Disaster Proofing Your Author Business

Imagine this: after weeks, months or even years of working on your author business, you gain traction. Your books are selling, the reviews are great and readers rave daily about your work on social media. It’s going so well you’ve considered giving up work — or perhaps you’ve even taken the leap! Every day, the reality you face resembles a dream. You get up when you want, follow your muse, work only on projects that excite you, and earn good money. Life is great as the captain of your own ship. Then you notice an oncoming problem.

You see it coming, but there’s no time to avoid it. Surging forward, your business slams into a disaster of biblical proportions. Imagine the Titanic’s iceberg and a Bermuda Triangle cyclone had a love child. You can’t turn — the wheel feels like it’s bolted into position. And you can’t protect yourself, either. Your hull is too thin. Facing the wrath of fate, you can already picture your wreck. And all you can say about it is:

“I could have survived this business-ending disaster if only I’d prepared.”

Okay, stop sweating. The unthinkable hasn’t actually happened yet. You still have time. But that doesn’t mean you should totally relax. After all, a similar catastrophe could occur at any moment and being proactive is the only way to disaster proof your author business.

Think: what would you do if your email list disappeared, you fell ill, or a thief stole your laptop containing months of work? Could you ride out the blip without having to return to a day job? You might think preparing for scenarios like this that might never happen is a waste of time, but failsafe procedures stop you having to scramble if something does go wrong. So, what could go wrong and how would you protect yourself in the event of each scenario?
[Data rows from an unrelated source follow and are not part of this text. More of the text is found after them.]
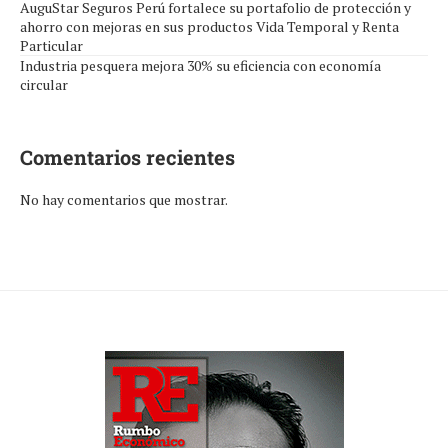
AuguStar Seguros Perú fortalece su portafolio de protección y
ahorro con mejoras en sus productos Vida Temporal y Renta
Particular
Industria pesquera mejora 30% su eficiencia con economía
circular
Comentarios recientes
No hay comentarios que mostrar.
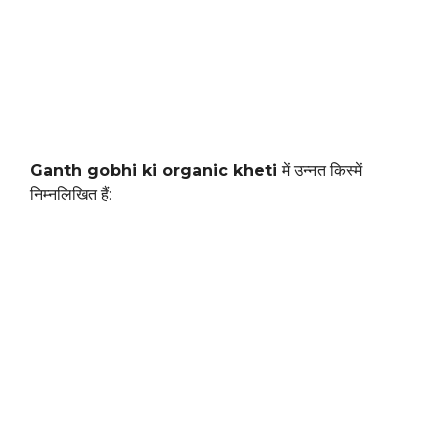
Ganth gobhi ki organic kheti
में उन्नत किस्में
निम्नलिखित हैं:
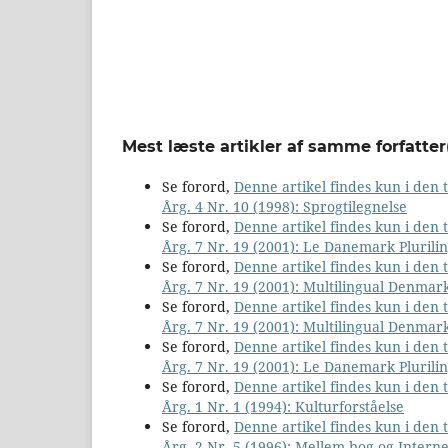
Mest læste artikler af samme forfatter
Se forord,
Denne artikel findes kun i den
Årg. 4 Nr. 10 (1998): Sprogtilegnelse
Se forord,
Denne artikel findes kun i den
Årg. 7 Nr. 19 (2001): Le Danemark Plurili
Se forord,
Denne artikel findes kun i den
Årg. 7 Nr. 19 (2001): Multilingual Denmar
Se forord,
Denne artikel findes kun i den
Årg. 7 Nr. 19 (2001): Multilingual Denmar
Se forord,
Denne artikel findes kun i den
Årg. 7 Nr. 19 (2001): Le Danemark Plurili
Se forord,
Denne artikel findes kun i den
Årg. 1 Nr. 1 (1994): Kulturforståelse
Se forord,
Denne artikel findes kun i den
Årg. 2 Nr. 5 (1996): Mellem bog og Interne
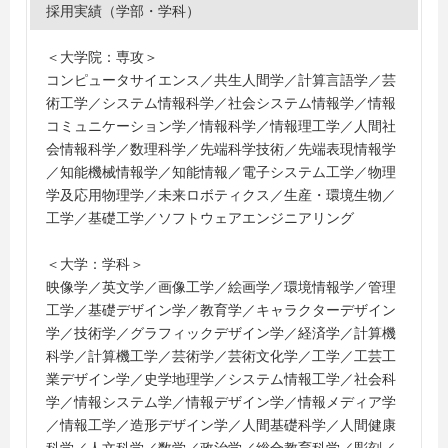
学、東京理科大学、同志社大学、富山大学、長岡造形大
採用実績（学部・学科）
学、日本大学、一橋大学、文教大学、別府大学、法政大
学、武蔵野美術大学、安田女子大学、立命館大学、早稲
＜大学院：専攻＞
田大学
コンピュータサイエンス／共生人間学／計算言語学／芸
＜短大・高専・専門学校＞
術工学／システム情報科学／社会システム情報学／情報
愛知産業大学短期大学、アミューズメントメディア総合
コミュニケーション学／情報科学／情報理工学／人間社
学院、ＥＣＣコンピュータ専門学校、大阪アニメーショ
会情報科学／数理科学／先端科学技術／先端表現情報学
ンカレッジ専門学校、ＯＣＡ大阪デザイン＆テクノロジ
／知能機械情報学／知能情報／電子システム工学／物理
ー専門学校、神戸電子専門学校、中国デザイン専門学
学及応用物理学／未来ロボティクス／生産・環境生物／
校、東京コミュニケーションアート専門学校、東京デザ
工学／基礎工学／ソフトウェアエンジニアリング
イン専門学校、東北電子専門学校、苫小牧工業高等専門
学校、トライデントコンピュータ専門学校、日本工学院
＜大学：学科＞
専門学校、日本工学院八王子専門学校、専門学校日本デ
映像学／英文学／画像工学／絵画学／環境情報学／管理
ザイナー学院、日本電子専門学校、ＨＡＬ大阪、ＨＡＬ
工学／基礎デザイン学／教育学／キャラクターデザイン
東京、ＨＡＬ名古屋、横浜デザイン学院、専門学校北海
学／技術学／グラフィックデザイン学／経済学／計算機
道サイバークリエイターズ大学校
科学／計算機工学／芸術学／芸術文化学／工学／工芸工
＜海外大学院＞
業デザイン学／史学地理学／システム情報工学／社会科
・カーネギーメロン大学大学院
学／情報システム学／情報デザイン学／情報メディア学
・国立交通大学大学院
／情報工学／造形デザイン学／人間基礎科学／人間健康
・バーミンガム大学大学院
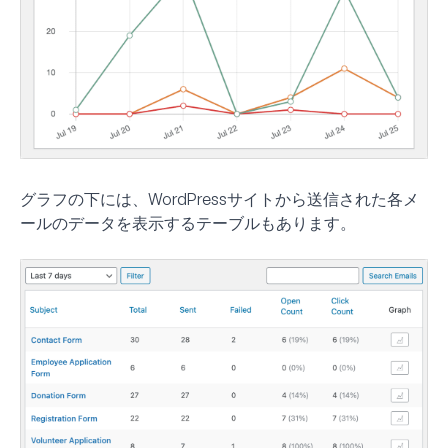
グラフの下には、WordPressサイトから送信された各メ
ールのデータを表示するテーブルもあります。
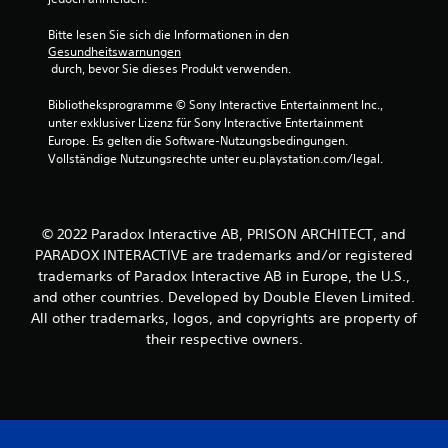
e
Bitte lesen Sie sich die Informationen in den 
Gesundheitswarnungen
r
 durch, bevor Sie dieses Produkt verwenden.
t
Bibliotheksprogramme © Sony Interactive Entertainment Inc., 
unter exklusiver Lizenz für Sony Interactive Entertainment 
u
Europe. Es gelten die Software-Nutzungsbedingungen. 
Vollständige Nutzungsrechte unter eu.playstation.com/legal.
n
g
© 2022 Paradox Interactive AB, PRISON ARCHITECT, and
e
PARADOX INTERACTIVE are trademarks and/or registered
trademarks of Paradox Interactive AB in Europe, the U.S.,
n
and other countries. Developed by Double Eleven Limited.
All other trademarks, logos, and copyrights are property of
their respective owners.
Today’s blog post will identify a range of common disasters authors face to help you cover most bases. Then it’ll offer precautions you could take to minimise their potential impact on your author business.

A Book Sales Nosedive

Publishing is an unpredictable business. As the news editor and TV host Piers Morgan once said, “One day you’re cock of the walk, the next you’re a feather duster.” This is equally true for fiction and non-fiction authors as it is for celebrities. The author lifestyle is a tumultuous ride for even the most successful in the community. Nobody is guaranteed that each book will do better than their last. In fact, even after success it’s easy to miss the mark, fall out of favour with retailer algorithms and cause what’s arguably the most common disaster: an unexpected book sales nosedive.

Fortunately, foresight and preparation can help you weatherproof against even a deep slump. Creating more streams of income is one way to protect yourself. It’s not easy but it helps. A three-pronged approach often works best:

  • Publish books in multiple series and pen names to keep selling if some titles fall out of favour.
  • Release your books on multiple retailers to stabilise your income if one stops recommending you.
  • Build an emergency fund to give yourself time and resources if you need to rebuild.

Together, these prongs minimise the impact of a sales slump and give you everything you need to survive while you pivot your business. Holding the emergency fund, in particular, is vital once you’ve scaled your business revenue past the size a regular day job could cover with a pay cheque.

Audience Loss

When scoring a traditional publishing contract was the only feasible option to earn a living from writing, losing your audience was a real threat for most authors. Back then publishers acted like middlemen, collecting customer data and speaking to the book trade professionals. Authors weren’t involved so, if they lost their publisher, they lost their audience, too. As indies, however, we are the publisher and, as such, we have much more control. Still, too many of us give power to retailers who, like publishers, have the power to lower a curtain between us and the readers we serve. This isn’t a problem until a retailer algorithm decides not to share your work after a sales dip or executives abandon you amidst a scandal. Only then do most authors realise their mistake.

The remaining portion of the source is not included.